Chiara Giordano

January 27, 2022



Police have been told not to drive too fast during pursuits and emergency call outs in some of their BMWs following the death of an officer.

Forces across the UK have ordered officers to avoid high-speed chases in BMW models with an N57 engine, while some have removed the vehicles from their fleet altogether.

Blue light responders have reportedly been advised not to go more than 20mph over the speed limit of the road they are travelling on.

It comes after the death of Cumbria Constabulary officer Nick Dumphreys, 47, whose engine burst into flames on the M6 in January 2020 while he was responding to a 999 call in a BMW 330 patrol car.

A pre-inquest review in May last year heard how the car driven by the police officer, who had been on the force for 17 years, returned to the constabulary’s vehicle management unit at least four times in the month before his death.

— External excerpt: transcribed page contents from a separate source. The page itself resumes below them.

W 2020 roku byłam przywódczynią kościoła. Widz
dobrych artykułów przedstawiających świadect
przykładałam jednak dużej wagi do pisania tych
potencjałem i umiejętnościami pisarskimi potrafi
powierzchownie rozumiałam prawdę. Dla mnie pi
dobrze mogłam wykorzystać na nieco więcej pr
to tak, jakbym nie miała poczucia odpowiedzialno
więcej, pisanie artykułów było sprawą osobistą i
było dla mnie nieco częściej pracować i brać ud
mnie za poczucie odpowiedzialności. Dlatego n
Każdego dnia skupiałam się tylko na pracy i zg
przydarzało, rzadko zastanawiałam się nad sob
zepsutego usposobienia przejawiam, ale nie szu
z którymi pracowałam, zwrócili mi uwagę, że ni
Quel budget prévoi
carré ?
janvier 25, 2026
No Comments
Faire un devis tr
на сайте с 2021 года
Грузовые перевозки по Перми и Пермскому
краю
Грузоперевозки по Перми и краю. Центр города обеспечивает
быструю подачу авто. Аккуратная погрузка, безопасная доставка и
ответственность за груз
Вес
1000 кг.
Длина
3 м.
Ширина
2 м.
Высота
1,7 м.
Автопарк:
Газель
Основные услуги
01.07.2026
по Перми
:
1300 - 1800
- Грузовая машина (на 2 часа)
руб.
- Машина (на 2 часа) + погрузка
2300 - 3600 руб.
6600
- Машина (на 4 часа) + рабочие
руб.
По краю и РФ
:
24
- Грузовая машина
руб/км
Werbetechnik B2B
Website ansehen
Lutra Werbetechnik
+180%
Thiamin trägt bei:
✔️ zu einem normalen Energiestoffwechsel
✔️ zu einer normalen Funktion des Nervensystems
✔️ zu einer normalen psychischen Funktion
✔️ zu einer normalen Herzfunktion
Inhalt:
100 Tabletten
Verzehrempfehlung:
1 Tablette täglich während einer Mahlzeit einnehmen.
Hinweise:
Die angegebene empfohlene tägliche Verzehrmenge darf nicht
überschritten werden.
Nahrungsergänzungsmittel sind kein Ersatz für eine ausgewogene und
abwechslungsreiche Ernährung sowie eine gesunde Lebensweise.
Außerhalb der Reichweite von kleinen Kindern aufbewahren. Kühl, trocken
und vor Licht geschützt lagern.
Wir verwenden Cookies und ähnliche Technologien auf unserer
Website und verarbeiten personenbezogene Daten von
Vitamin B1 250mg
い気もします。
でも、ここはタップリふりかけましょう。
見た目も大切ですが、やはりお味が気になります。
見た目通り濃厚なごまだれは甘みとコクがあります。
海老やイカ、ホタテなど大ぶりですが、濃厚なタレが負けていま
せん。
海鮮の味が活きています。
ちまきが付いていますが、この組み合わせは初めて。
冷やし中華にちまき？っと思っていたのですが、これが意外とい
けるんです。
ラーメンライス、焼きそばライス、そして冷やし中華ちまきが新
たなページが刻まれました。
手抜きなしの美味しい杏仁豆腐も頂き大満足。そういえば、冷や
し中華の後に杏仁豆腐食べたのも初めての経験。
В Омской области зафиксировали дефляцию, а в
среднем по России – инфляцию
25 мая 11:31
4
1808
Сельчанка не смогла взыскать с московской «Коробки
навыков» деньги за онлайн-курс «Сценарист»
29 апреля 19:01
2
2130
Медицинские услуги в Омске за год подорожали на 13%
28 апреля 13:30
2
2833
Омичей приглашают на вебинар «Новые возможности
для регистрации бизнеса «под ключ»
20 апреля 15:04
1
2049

BMW said the issue, affecting a small number of special high-performance vehicles, was down to a “technical matter” linked to “the particular way” police use their cars. The car manufacturer said there was no need for action on any civilian vehicles.

Cumbria Constabulary police officer Nick Dumphreys, 47, died after the engine of the BMW patrol car he was driving burst into flames as he responded to a 999 call in January 2020

Durham Constabulary has adopted a “no pursuit policy” for its BMWs, which are driven only by armed and traffic officers.

The force said it was carrying out a review of its fleet, but that it was confident it would not affect its ability to respond to incidents.

Neighbouring Northumbria Police in September confirmed it had scrapped its fleet of BMW X5s as a precaution.